By Lachlan Markay | January 11, 2010 | 19:30

A  A
Transportation Secretary Ray LaHood took to the WhiteHouse.gov blog today to try to refute a devastating AP report showing that the the stimulus's highway and road funding has done next to nothing to improve the unemployment situation. Though he offered a couple of valid points, LaHood, pictured right in a file photo, actually did very little refuting.

The AP asserts in its report that "there was nearly no connection between stimulus money and the number of construction workers hired or fired since Congress passed the recovery program. The effect was so small, one economist compared it to trying to move the Empire State Building by pushing against it."

LaHood points out--fairly--that the AP examines the construction industry as a whole while the seven percent of the $787 billion that went towards funding highway and road construction (roughly $55 billion) only affects the transportation construction industry, not the industry as a whole.

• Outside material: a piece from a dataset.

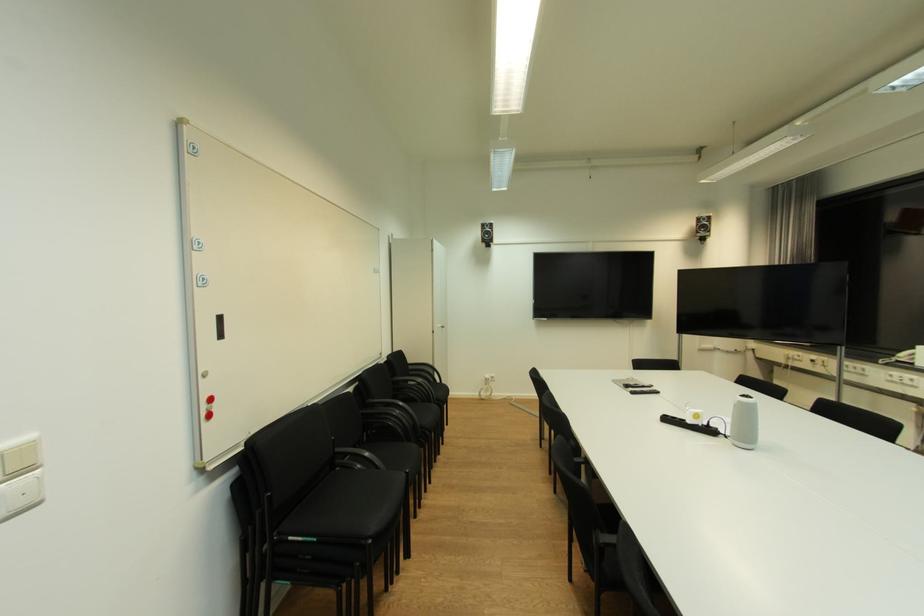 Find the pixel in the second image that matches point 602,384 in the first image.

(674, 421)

But in doing so LaHood admits, as NRO's Steven Spuriell notes, that the stimulus "saved or created" jobs for at the very least $213,000 a piece. This statistic assumes that the stimulus saved every single job in the transportation construction industry--LaHood estimates the industry is comprised of 258,000 Americans--so the actual cost is probably much higher (surely at least a few highway construction workers would have kept their jobs without the stimulus).

Furthermore, the AP report seems to take into account the differences between construction spending generally, and spending on road and highway construction. It sought to determine, after all, whether the level of such spending had a discernible effect on employment, and found that it did not. Since the stimulus is designed to put people to work, and not just in the transportation construction industry, overall employment is the ultimate--indeed, the only--measure of its success.

The AP reported,
"Local unemployment rates rose and fell regardless. And the stimulus spending only barely helped the beleaguered construction industry, the analysis showed.

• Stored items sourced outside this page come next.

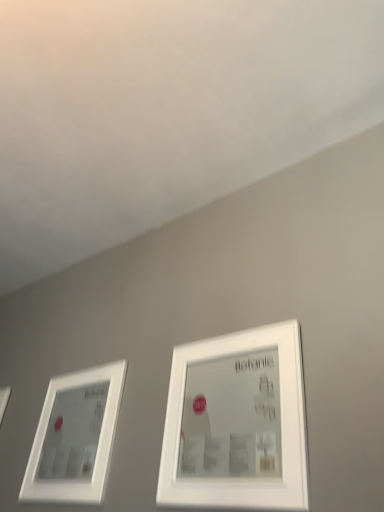 Describe the element at coordinates (237, 423) in the screenshot. This screenshot has height=512, width=384. I see `white matte picture frame at center, positioned as the first picture frame in right-to-left order` at that location.

This screenshot has height=512, width=384. Identify the location of white matte picture frame at center, the 2th picture frame positioned from the left. (237, 423).

How much space does white matte picture frame at center, positioned as the first picture frame in right-to-left order, occupy vertically?

white matte picture frame at center, positioned as the first picture frame in right-to-left order, is 16.57 inches in height.

Measure the distance between white matte picture frame at center, the 2th picture frame positioned from the left, and camera.

A distance of 32.83 inches exists between white matte picture frame at center, the 2th picture frame positioned from the left, and camera.

This screenshot has height=512, width=384. Describe the element at coordinates (75, 437) in the screenshot. I see `white matte picture frame at left, the second picture frame viewed from the right` at that location.

Find the location of `white matte picture frame at left, the second picture frame viewed from the right`. white matte picture frame at left, the second picture frame viewed from the right is located at coordinates (75, 437).

The height and width of the screenshot is (512, 384). What are the coordinates of `white matte picture frame at center, the 2th picture frame positioned from the left` in the screenshot? It's located at (237, 423).

Which object is positioned more to the right, white matte picture frame at left, which ranks as the 1th picture frame in left-to-right order, or white matte picture frame at center, the 2th picture frame positioned from the left?

From the viewer's perspective, white matte picture frame at center, the 2th picture frame positioned from the left, appears more on the right side.

Is white matte picture frame at left, the second picture frame viewed from the right, positioned before white matte picture frame at center, positioned as the first picture frame in right-to-left order?

No.

Does point (113, 381) come closer to viewer compared to point (281, 335)?

No, it is not.

In the scene shown: From the image's perspective, does white matte picture frame at left, which ranks as the 1th picture frame in left-to-right order, appear higher than white matte picture frame at center, positioned as the first picture frame in right-to-left order?

No, from the image's perspective, white matte picture frame at left, which ranks as the 1th picture frame in left-to-right order, is not over white matte picture frame at center, positioned as the first picture frame in right-to-left order.

From a real-world perspective, who is located higher, white matte picture frame at left, the second picture frame viewed from the right, or white matte picture frame at center, the 2th picture frame positioned from the left?

white matte picture frame at left, the second picture frame viewed from the right.

Looking at their sizes, would you say white matte picture frame at left, which ranks as the 1th picture frame in left-to-right order, is wider or thinner than white matte picture frame at center, the 2th picture frame positioned from the left?

Clearly, white matte picture frame at left, which ranks as the 1th picture frame in left-to-right order, has more width compared to white matte picture frame at center, the 2th picture frame positioned from the left.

With the nation's unemployment rate at 10 percent and expected to rise, Obama wants a second stimulus bill from Congress including billions of additional dollars for roads and bridges — projects the president says are "at the heart of our effort to accelerate job growth." …

But AP's analysis, which was reviewed by independent economists at five universities, showed the strategy of pumping transportation money into counties hasn't affected local unemployment rates so far.

"There seems to me to be very little evidence that it's making a difference," said Todd Steen, an economics professor at Hope College in Michigan who reviewed the AP analysis.

And there's concern about relying on transportation spending a second time.

"My bottom line is, I'd be skeptical about putting too much more money into a second stimulus until we've seen broader effects from the first stimulus," said Aaron Jackson, a Bentley University economist who also reviewed AP's analysis.
The AP's report seems pretty cut and dry. The administration was very quick to issue its rebuttal of the report, but the response was lukewarm, and didn't actually refute the inescapable findings of the study: pumping money into the transportation construction industry is not helping the unemployment problem or the larger economic ills facing the country.